> **Exercise brief**
The reply should hold only the lines below beginning at the one with "wandern. Natürlich nicht in Mitte sondern am" and ending at the one with "グループ会社と協力して品質を保証しています。また、", copied exactly, with every picture left out.

══ Exercise inputs ══

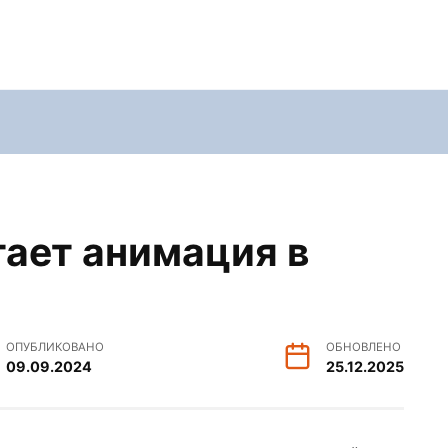
тает анимация в
ОПУБЛИКОВАНО
ОБНОВЛЕНО
09.09.2024
25.12.2025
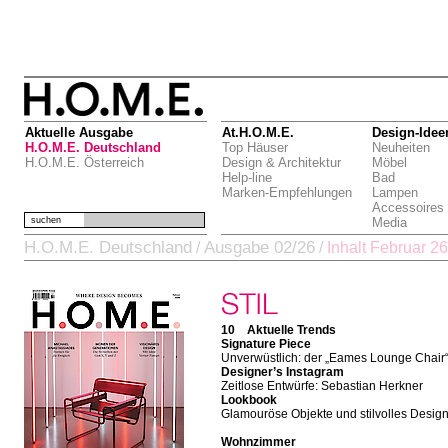
Aktuelle Ausgabe
At.H.O.M.E.
Design-Idee
H.O.M.E. Deutschland
Top Häuser
Neuheiten
H.O.M.E. Österreich
Design & Architektur
Möbel
Help-line
Bad
Marken-Empfehlungen
Lampen
Accessoires
suchen
Media
H.O.M.E. Deutschland
Ausgabe 02/26
/
/
Inhalt Februar 26
10 Aktuelle Trends
Signature Piece
Unverwüstlich: der „Eames Lounge Chair
Designer’s Instagram
Zeitlose Entwürfe: Sebastian Herkner
Lookbook
Glamouröse Objekte und stilvolles Desig
Wohnzimmer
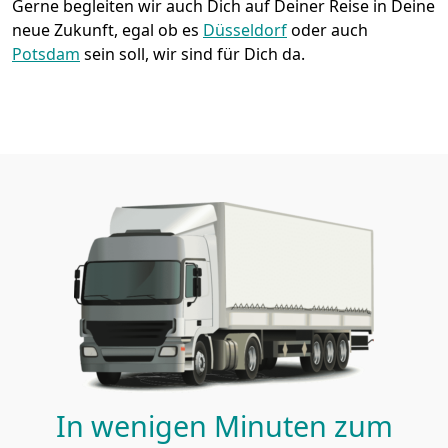
Gerne begleiten wir auch Dich auf Deiner Reise in Deine
neue Zukunft, egal ob es
Düsseldorf
oder auch
Potsdam
sein soll, wir sind für Dich da.
In wenigen Minuten zum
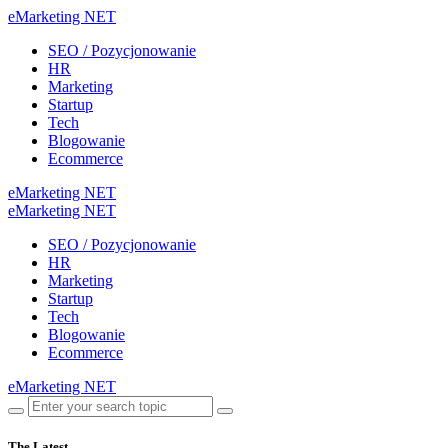
eMarketing NET
SEO / Pozycjonowanie
HR
Marketing
Startup
Tech
Blogowanie
Ecommerce
eMarketing NET
eMarketing NET
SEO / Pozycjonowanie
HR
Marketing
Startup
Tech
Blogowanie
Ecommerce
eMarketing NET
The Latest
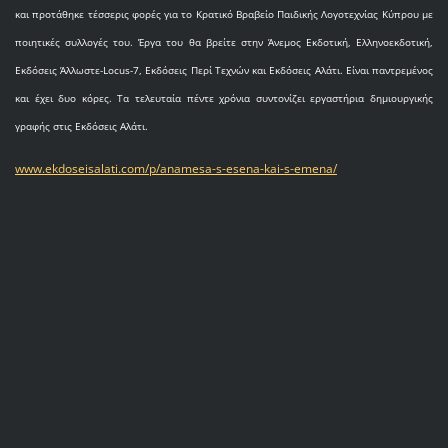
και προτάθηκε τέσσερις φορές για το Κρατικό Βραβείο Παιδικής Λογοτεχνίας Κύπρου με
ποιητικές συλλογές του. Έργα του θα βρείτε στην Άνεμος Εκδοτική, Ελληνοεκδοτική,
Εκδόσεις Άλλωστε-Locus-7, Εκδόσεις Περί Τεχνών και Εκδόσεις Αλάτι. Είναι παντρεμένος
και έχει δυο κόρες. Τα τελευταία πέντε χρόνια συντονίζει εργαστήρια δημιουργικής
γραφής στις Εκδόσεις Αλάτι.
www.ekdoseisalati.com/p/anamesa-s-esena-kai-s-emena/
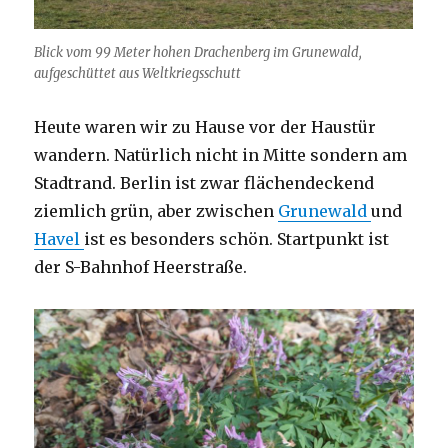
Blick vom 99 Meter hohen Drachenberg im Grunewald,
aufgeschüttet aus Weltkriegsschutt
Heute waren wir zu Hause vor der Haustür
wandern. Natürlich nicht in Mitte sondern am
Stadtrand. Berlin ist zwar flächendeckend
ziemlich grün, aber zwischen
Grunewald
und
Havel
ist es besonders schön. Startpunkt ist
der S-Bahnhof Heerstraße.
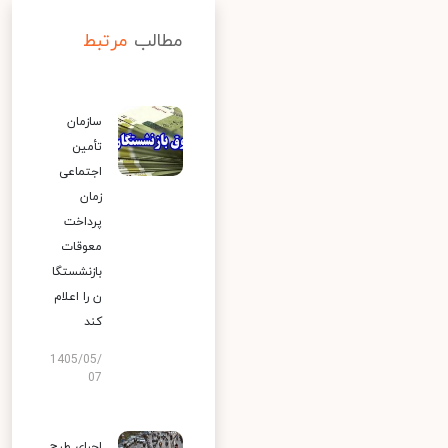
مطالب
مرتبط
سازمان
تأمین
اجتماعی
زمان
پرداخت
معوقات
بازنشستگا
ن را اعلام
کند
1405/05/
07
اجرای طرح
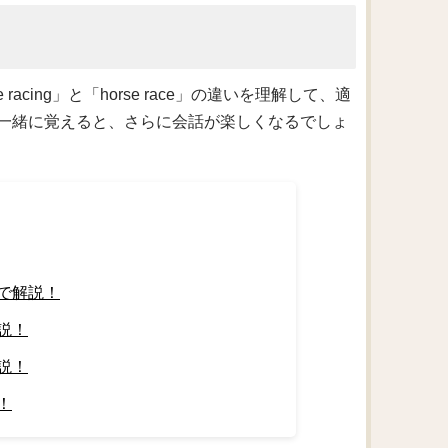
cing」と「horse race」の違いを理解して、適
一緒に覚えると、さらに会話が楽しくなるでしょ
で解説！
説！
説！
！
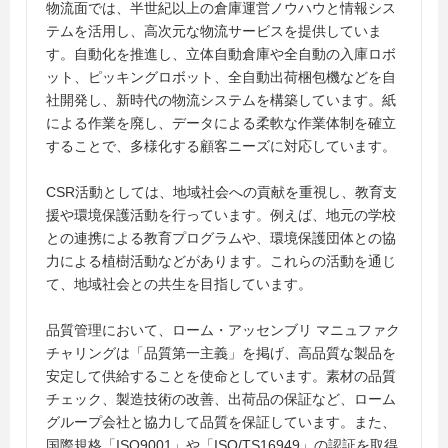
物流面では、半世紀以上の倉庫運営ノウハウと情報シス
テムを活用し、高次元な物流サービスを提供していま
す。自動化を推進し、立体自動倉庫や全自動の入庫ロボ
ット、ピッキングロボット、全自動出荷梱包機などを自
社開発し、新時代の物流システムを構築しています。紙
による作業を廃し、データによる柔軟な作業体制を確立
することで、多様化する顧客ニーズに対応しています。
CSR活動としては、地域社会への貢献を重視し、教育支
援や環境保護活動を行っています。例えば、地元の学校
との連携による教育プログラムや、環境保護団体との協
力による植樹活動などがあります。これらの活動を通じ
て、地域社会との共生を目指しています。
品質管理において、ローム・アッセンブリ マニュファク
チャリングは「品質第一主義」を掲げ、高品質な製品を
安定して供給することを使命としています。素材の品質
チェック、製造技術の改善、出荷品の保証など、ローム
グループ会社と協力して品質を保証しています。また、
国際規格「ISO9001」や「ISO/TS16949」の認証を取得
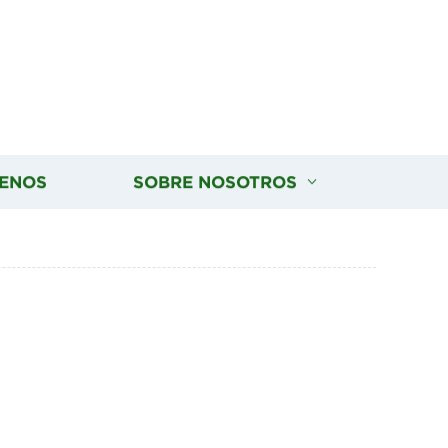
ENOS
SOBRE NOSOTROS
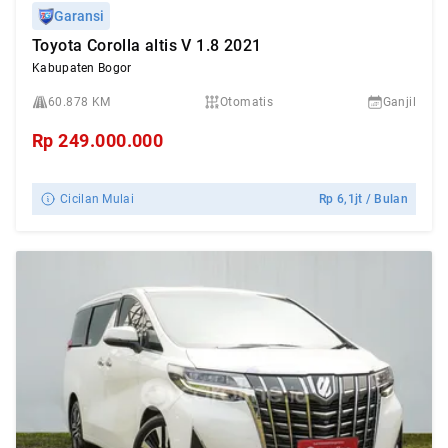
Garansi
Toyota Corolla altis V 1.8 2021
Kabupaten Bogor
60.878 KM
Otomatis
Ganjil
Rp
249.000.000
Cicilan Mulai
Rp
6,1jt
/ Bulan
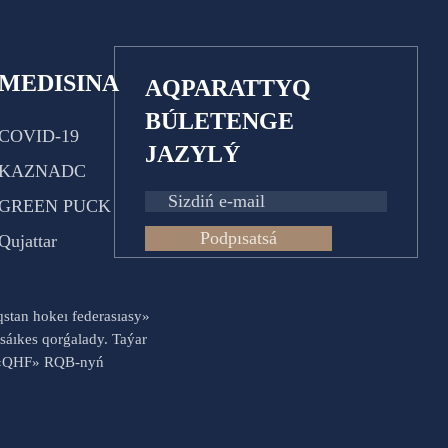
MEDISINA
AQPARATTYQ
BÚLETENGE
COVID-19
JAZYLÝ
KAZNADC
GREEN PUCK
Podpısatsá
Qujattar
aqstan hokeı federasıasy»
sáıkes qorǵalady. Taýar
es «QHF» RQB-nyń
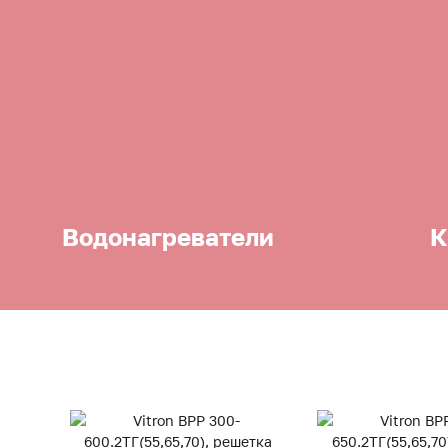
Водонагреватели
К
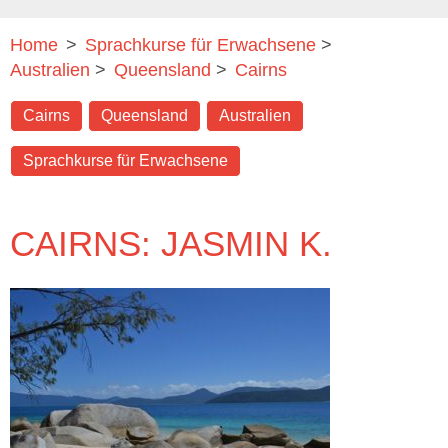
Home
>
Sprachkurse für Erwachsene
>
Australien
>
Queensland
>
Cairns
Cairns
Queensland
Australien
Sprachkurse für Erwachsene
CAIRNS: JASMIN K.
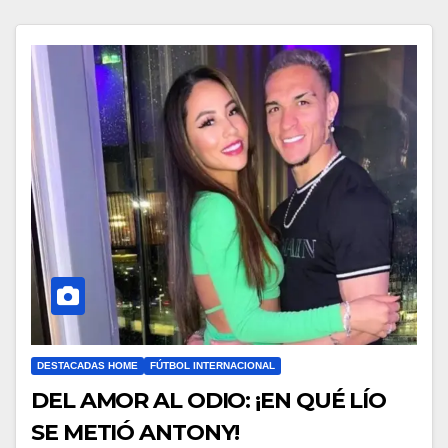
DESTACADAS HOME
FÚTBOL INTERNACIONAL
DEL AMOR AL ODIO: ¡EN QUÉ LÍO
SE METIÓ ANTONY!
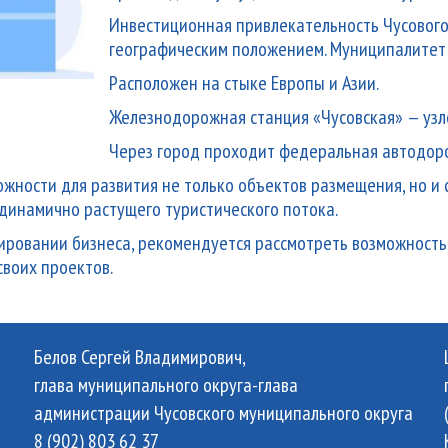
Инвестиционная привлекательность Чусового
географическим положением. Муниципалитет 
Расположен на стыке Европы и Азии.
Железнодорожная станция «Чусовская» — узло
Через город проходит федеральная автодоро
ности для развития не только объектов размещения, но и 
динамично растущего туристического потока.
ровании бизнеса, рекомендуется рассмотреть возможность 
своих проектов.
Белов Сергей Владимирович,
глава муниципального округа-глава
администрации Чусовского муниципального округа
8 (902) 803 62 37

═══

> **Written reply**
wandern. Natürlich nicht in Mitte sondern am
Stadtrand. Berlin ist zwar flächendeckend
ziemlich grün, aber zwischen
Grunewald
und
Havel
ist es besonders schön. Startpunkt ist
der S-Bahnhof Heerstraße.
مطالب
مرتبط
سازمان
تأمین
اجتماعی
زمان
پرداخت
معوقات
بازنشستگا
ن را اعلام
کند
1405/05/
07
اجرای طرح
cing」と「horse race」の違いを理解して、適
一緒に覚えると、さらに会話が楽しくなるでしょ
で解説！
説！
説！
！
物流面では、半世紀以上の倉庫運営ノウハウと情報シス
テムを活用し、高次元な物流サービスを提供していま
す。自動化を推進し、立体自動倉庫や全自動の入庫ロボ
ット、ピッキングロボット、全自動出荷梱包機などを自
社開発し、新時代の物流システムを構築しています。紙
による作業を廃し、データによる柔軟な作業体制を確立
することで、多様化する顧客ニーズに対応しています。
CSR活動としては、地域社会への貢献を重視し、教育支
援や環境保護活動を行っています。例えば、地元の学校
との連携による教育プログラムや、環境保護団体との協
力による植樹活動などがあります。これらの活動を通じ
て、地域社会との共生を目指しています。
品質管理において、ローム・アッセンブリ マニュファク
チャリングは「品質第一主義」を掲げ、高品質な製品を
安定して供給することを使命としています。素材の品質
チェック、製造技術の改善、出荷品の保証など、ローム
グループ会社と協力して品質を保証しています。また、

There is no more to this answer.